Our industry is not disputing there are wealthy individuals in the shires finding a way to claim APR when their actual business is stocks and shares, not livestock and deadstock.

But if the government’s objective was to close that loophole without harming actual food producers, they have failed.

Defra’s own figures show that 66% of farms have a net value above £1m.

This tax bombshell is compounded by the other measures that are a net negative for our sector’s cashflow, such as the sharper-than-expected tail-off in delinked payments for those farmers in England that are still eligible.

Defra secretary Steve Reed was unrepentant this week, ducking an opportunity to apologise to farmers for telling them last November that Labour had “no intention of changing APR”.

He should reflect on the fact that he has he failed at the first opportunity to be a man of his word.

Moreover, these measures in the round mean his party has failed to live up to its election pledge to offer the farming sector stability, and to make agriculture part of its broader economic growth agenda.

See also: Analysis: Where does the Budget leave farming?

It is for this reason that Farmers Weekly supports the campaigns by the NFU and the CLA to try and see these measures reversed, as you will note from the back cover of this week’s Farmers Weekly magazine [PDF].

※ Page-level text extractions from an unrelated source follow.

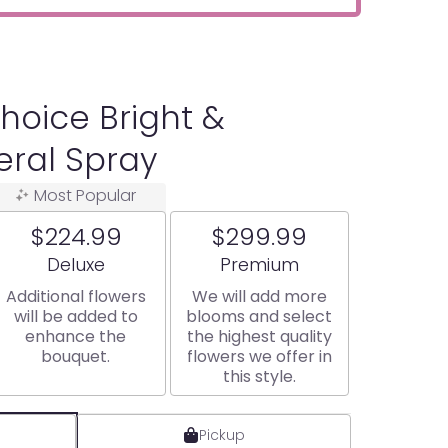
hoice Bright &
eral Spray
Most Popular
$224.99
$299.99
Arrangement size
Arrangement size
Deluxe
Premium
Additional flowers
We will add more
will be added to
blooms and select
enhance the
the highest quality
bouquet.
flowers we offer in
this style.
Pickup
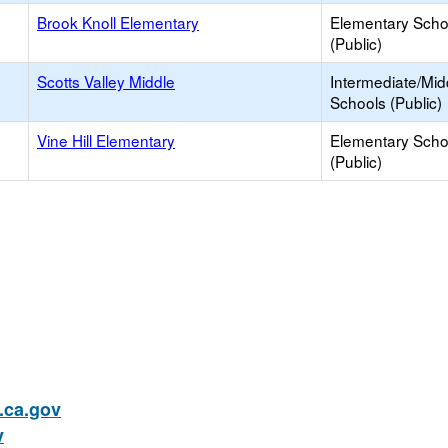
Brook Knoll Elementary
Elementary Scho
(Public)
Scotts Valley Middle
Intermediate/Mid
Schools (Public)
Vine Hill Elementary
Elementary Scho
(Public)
ca.gov
v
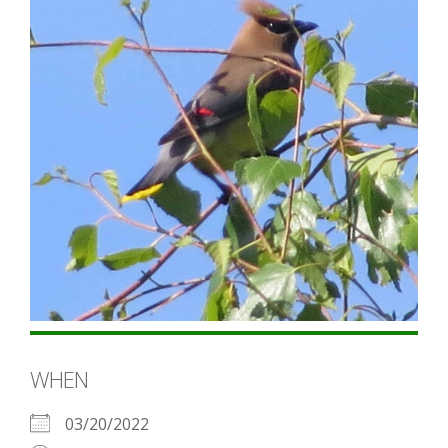
WHEN
03/20/2022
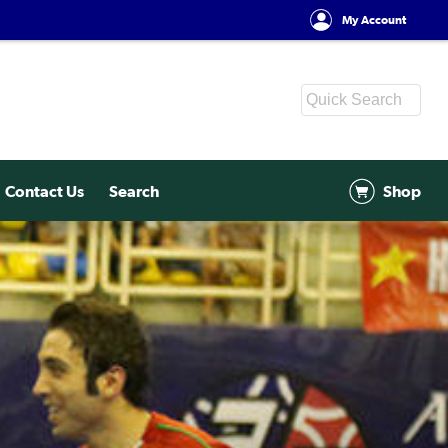
My Account
Contact Us
Search
Shop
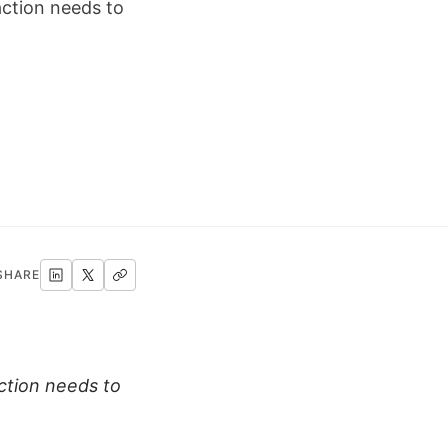
ction needs to
SHARE
ction needs to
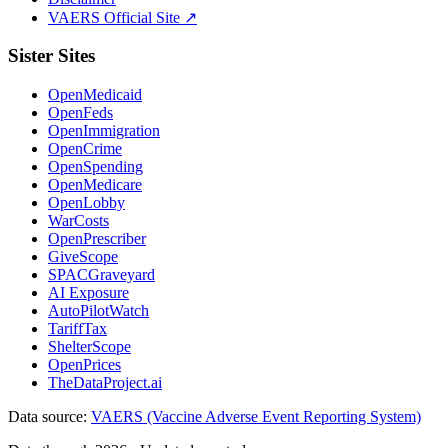
VAERS Official Site ↗
Sister Sites
OpenMedicaid
OpenFeds
OpenImmigration
OpenCrime
OpenSpending
OpenMedicare
OpenLobby
WarCosts
OpenPrescriber
GiveScope
SPACGraveyard
AI Exposure
AutoPilotWatch
TariffTax
ShelterScope
OpenPrices
TheDataProject.ai
Data source:
VAERS (Vaccine Adverse Event Reporting System)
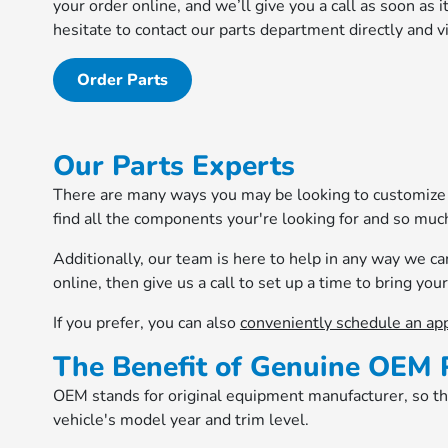
your order online, and we’ll give you a call as soon as 
hesitate to contact our parts department directly and vi
Order Parts
Our Parts Experts
There are many ways you may be looking to customize y
find all the components your're looking for and so muc
Additionally, our team is here to help in any way we c
online, then give us a call to set up a time to bring your 
If you prefer, you can also
conveniently schedule an ap
The Benefit of Genuine OEM 
OEM stands for original equipment manufacturer, so thes
vehicle's model year and trim level.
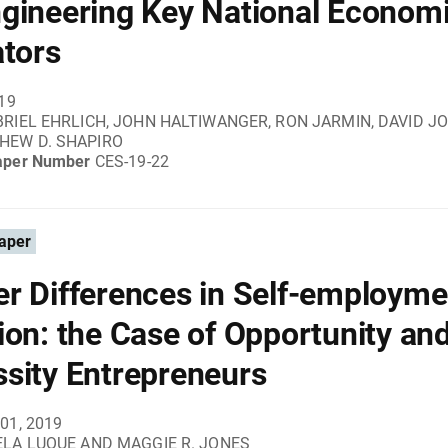
gineering Key National Econom
ators
019
RIEL EHRLICH, JOHN HALTIWANGER, RON JARMIN, DAVID 
HEW D. SHAPIRO
aper Number
CES-19-22
aper
r Differences in Self-employme
ion: the Case of Opportunity an
sity Entrepreneurs
01, 2019
LA LUQUE AND MAGGIE R. JONES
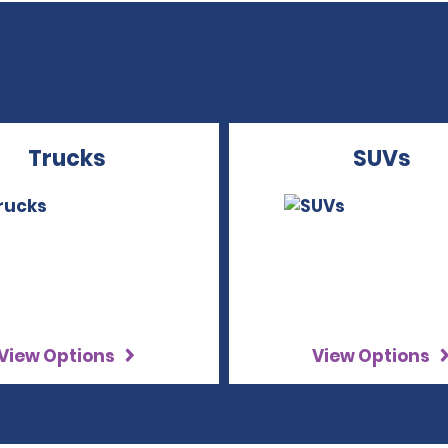
Trucks
SUVs
View Options
View Options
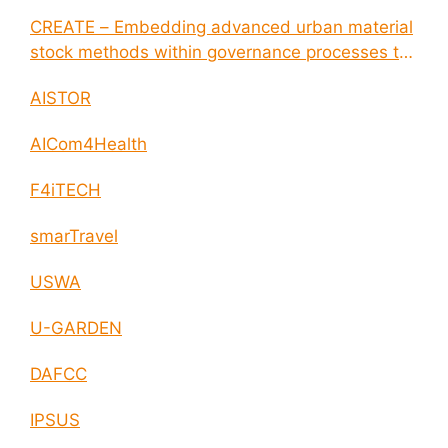
CREATE – Embedding advanced urban material
stock methods within governance processes to
enable circular economy and cities resilience
AISTOR
AICom4Health
F4iTECH
smarTravel
USWA
U-GARDEN
DAFCC
IPSUS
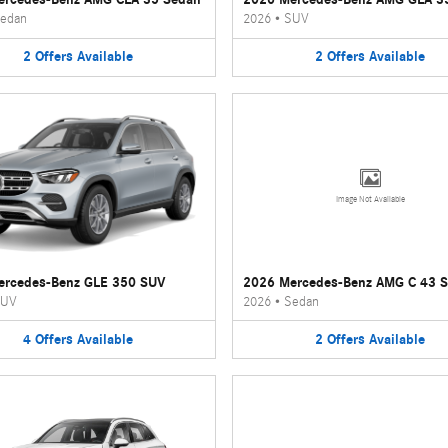
edan
2026
•
SUV
2
Offers
Available
2
Offers
Available
Image Not Available
ercedes-Benz GLE 350 SUV
2026 Mercedes-Benz AMG C 43 
UV
2026
•
Sedan
4
Offers
Available
2
Offers
Available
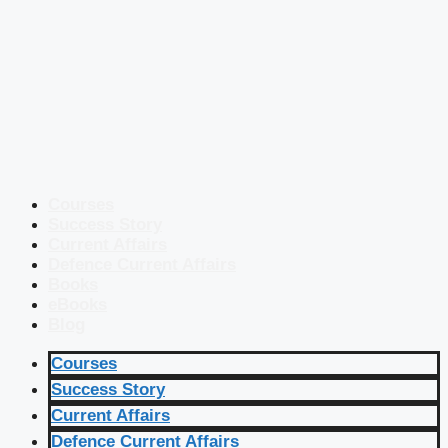
Courses
Success Story
Current Affairs
Defence Current Affairs
Books
eBooks
Blog
Courses
Success Story
Current Affairs
Defence Current Affairs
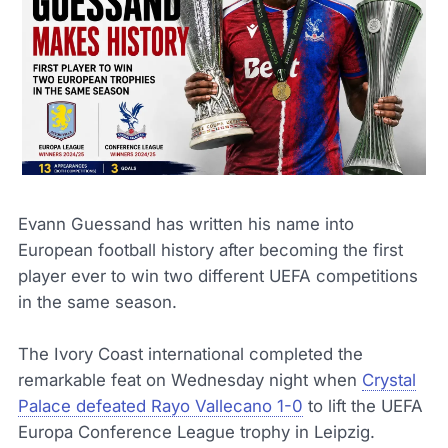
Evann Guessand has written his name into
European football history after becoming the first
player ever to win two different UEFA competitions
in the same season.
The Ivory Coast international completed the
remarkable feat on Wednesday night when
Crystal
Palace defeated Rayo Vallecano 1-0
to lift the UEFA
Europa Conference League trophy in Leipzig.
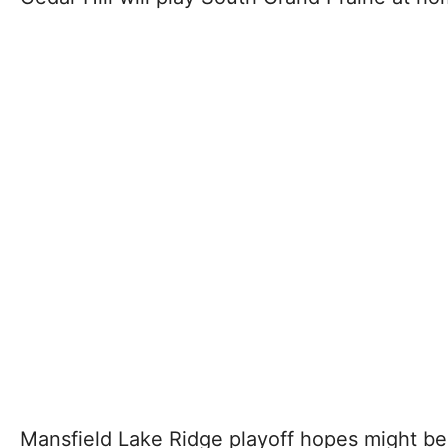
Mansfield Lake Ridge playoff hopes might be a 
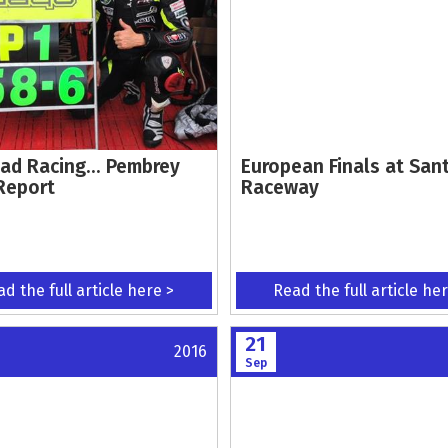
ad Racing... Pembrey
European Finals at San
Report
Raceway
d the full article here >
Read the full article he
21
2016
Sep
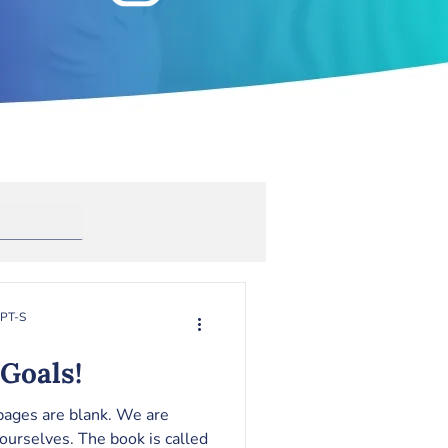
Anxiety
rapy
Toxic Masculinity
RPT-S
Goals!
 pages are blank. We are
ourselves. The book is called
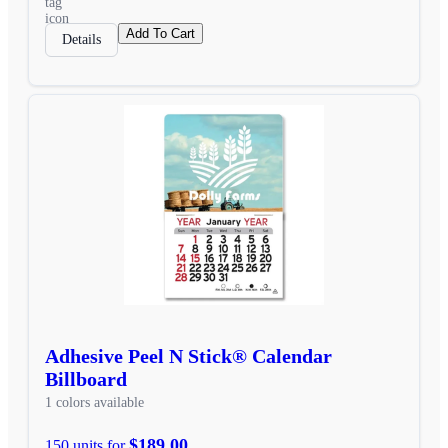
Add To Cart
Details
Adhesive Peel N Stick® Calendar
Billboard
1 colors available
$189.00
150 units for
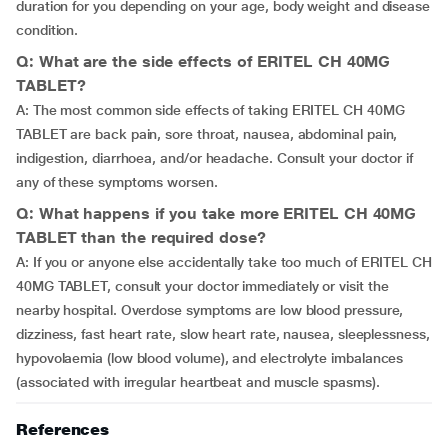
duration for you depending on your age, body weight and disease
condition.
Q: What are the side effects of ERITEL CH 40MG
TABLET?
A: The most common side effects of taking ERITEL CH 40MG
TABLET are back pain, sore throat, nausea, abdominal pain,
indigestion, diarrhoea, and/or headache. Consult your doctor if
any of these symptoms worsen.
Q: What happens if you take more ERITEL CH 40MG
TABLET than the required dose?
A: If you or anyone else accidentally take too much of ERITEL CH
40MG TABLET, consult your doctor immediately or visit the
nearby hospital. Overdose symptoms are low blood pressure,
dizziness, fast heart rate, slow heart rate, nausea, sleeplessness,
hypovolaemia (low blood volume), and electrolyte imbalances
(associated with irregular heartbeat and muscle spasms).
References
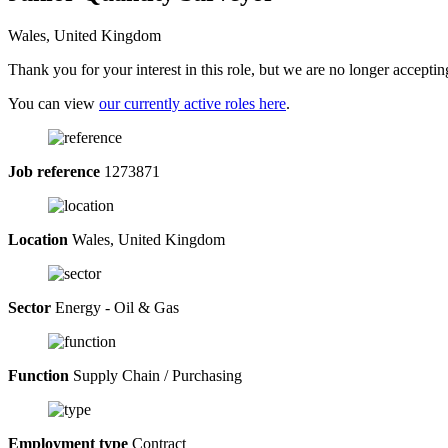
Wales, United Kingdom
Thank you for your interest in this role, but we are no longer acceptin
You can view
our currently active roles here
.
Job reference
1273871
Location
Wales, United Kingdom
Sector
Energy - Oil & Gas
Function
Supply Chain / Purchasing
Employment type
Contract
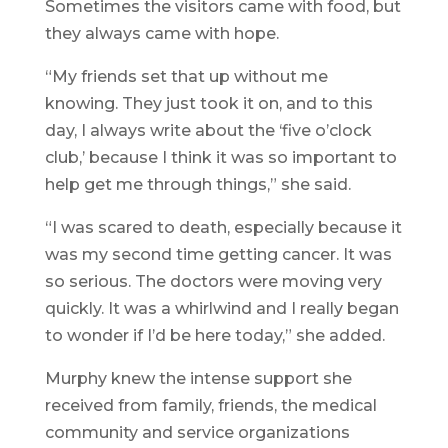
Sometimes the visitors came with food, but
they always came with hope.
“My friends set that up without me
knowing. They just took it on, and to this
day, I always write about the ‘five o’clock
club,’ because I think it was so important to
help get me through things,” she said.
“I was scared to death, especially because it
was my second time getting cancer. It was
so serious. The doctors were moving very
quickly. It was a whirlwind and I really began
to wonder if I’d be here today,” she added.
Murphy knew the intense support she
received from family, friends, the medical
community and service organizations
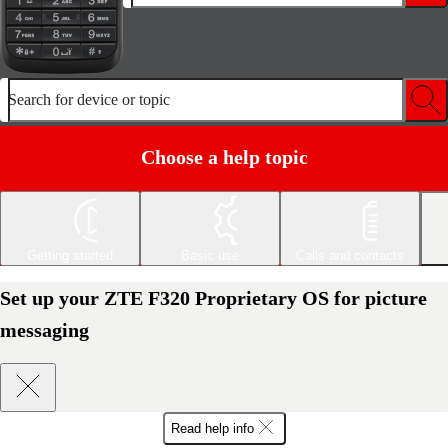
Search for device or topic
Choose a help topic
Getting started
Basic use
Calls and contacts
Set up your ZTE F320 Proprietary OS for picture
messaging
Read help info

So, can they succeed? Labour will be loathe to give in to external pressure from placard-wielding campaigners as party leaders will see it as an early test of its authority.

That is why lobbyists are putting their energy into getting farmers in front of their constituency MPs.

Win the argument with them, the theory goes, and pressure can be exerted on the Treasury and Defra from within the party. You are always more likely to listen to an ally.

And if they fail to get change? It will undoubtedly pile more pressure on many businesses with an awful lot already on their shoulders.

But as bad as it is, this is still a debate with nuance. Some social media shrieking would have been better left unsaid.

And while many have a lot to lose, even some within our sector do stand to gain.

It is right that they are given a fair hearing too, as we have done in the Opinion section this week.

On this side of the Atlantic at least, I hope debates can still be conducted with facts rather than fury.